Os primeiros trabalhadores dos Estaleiros Navais de Viana do Castelo (ENVC) que aceitaram sair da empresa, por mútuo acordo, começaram esta sexta-feira a rescindir os respetivos contratos, disse à agência Lusa fonte da administração da empresa pública.

Estes trabalhadores integram uma lista de mais de 80 funcionários que já tinham confirmado a intenção de aderir ao plano de rescisões amigáveis anunciado pela administração da empresa, disse a mesma fonte.

Estas primeiras rescisões avançaram esta sexta-feira, depois de garantido o empréstimo bancário que permitirá aos estaleiros pagar os 30,1 milhões de euros estimados para o total das indemnizações.

«Os trabalhadores que comunicaram a intenção de rescindir o contrato estão a ser contactados para formalizar os acordos, o que continuará a ser feito nos próximos dias», indicou a mesma fonte, sem precisar quantos trabalhadores formalizaram já o entendimento para deixar a empresa.

Até 13 de dezembro, cerca de 80 trabalhadores tinham comunicado a aceitação do acordo para a rescisão dos contratos, envolvendo indemnizações globais de 6,2 milhões de euros, indicou na altura à Lusa fonte da administração.
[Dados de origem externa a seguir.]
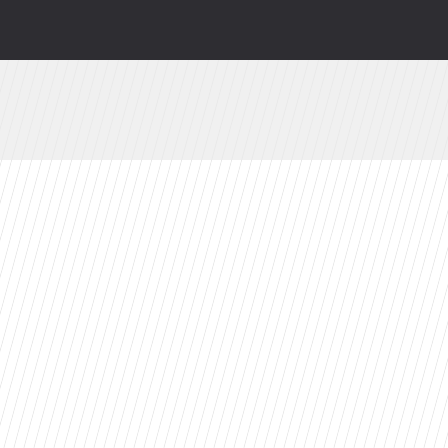
lnej” z Bożeną Dykiel. „Myślę, że to piękne po
nasz te kadry?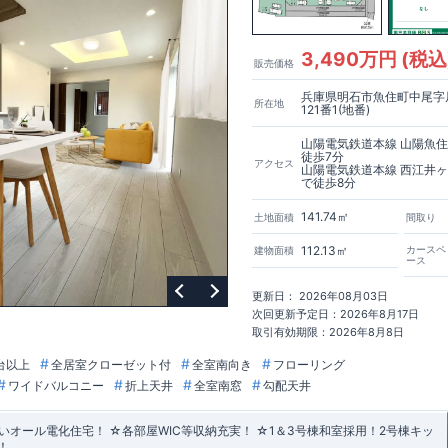
3,490万円 (税込
販売価格
兵庫県明石市魚住町中尾字
所在地
121番1(地番)
山陽電気鉄道本線 山陽魚
徒歩7分
アクセス
山陽電気鉄道本線 西江井
で徒歩8分
141.74㎡
土地面積
間取り
112.13㎡
カースペ
建物面積
ース
更新日： 2026年08月03日
次回更新予定日：2026年8月17日
取引有効期限：2026年8月8日
台以上
全居室クローゼット付
全室南向き
フローリング
ワイドバルコニー
折上天井
全室南窓
勾配天井
オール電化住宅！ ☆各部屋WIC等収納充実！ ☆1＆3号棟和室採用！2号棟キッ
！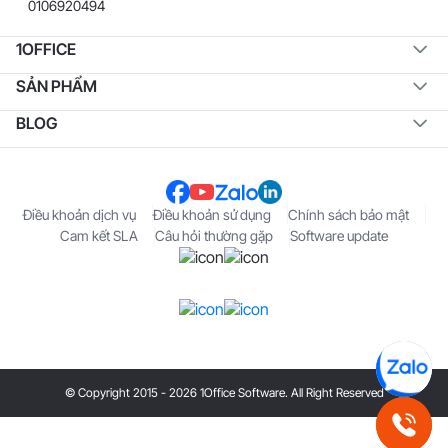
0106920494
1OFFICE
SẢN PHẨM
BLOG
Điều khoản dịch vụ
Điều khoản sử dụng
Chính sách bảo mật
Cam kết SLA
Câu hỏi thường gặp
Software update
© Copyright 2015 - 2026 1Office Software. All Right Reserved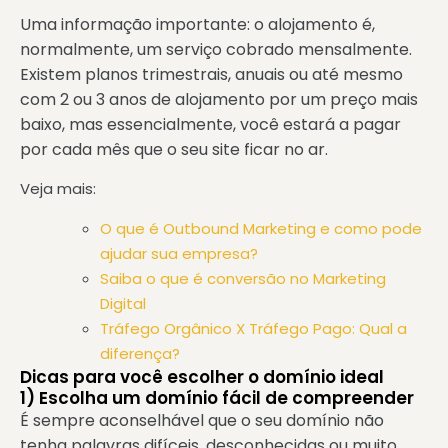
Uma informação importante: o alojamento é,
normalmente, um serviço cobrado mensalmente.
Existem planos trimestrais, anuais ou até mesmo
com 2 ou 3 anos de alojamento por um preço mais
baixo, mas essencialmente, você estará a pagar
por cada mês que o seu site ficar no ar.
Veja mais:
O que é Outbound Marketing e como pode
ajudar sua empresa?
Saiba o que é conversão no Marketing
Digital
Tráfego Orgânico X Tráfego Pago: Qual a
diferença?
Dicas para você escolher o domínio ideal
1) Escolha um domínio fácil de compreender
É sempre aconselhável que o seu domínio não
tenha palavras difíceis, desconhecidas ou muito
As indemnizações individuais a pagar aos 609 trabalhadores dos ENVC variam entre os 6.000 e os 200 mil euros. Contudo, a comissão de trabalhadores tem vindo a apelar à não-aceitação de qualquer acordo.

Segundo a administração, os acordos que começaram a ser assinados esta sexta-feira estavam prontos a avançar. No entanto, a autorização para a Empordef contrair um empréstimo bancário para financiar este plano só foi aprovado, em Conselho de Ministros, a 05 de dezembro, pelo que se aguardava a libertação das verbas necessárias.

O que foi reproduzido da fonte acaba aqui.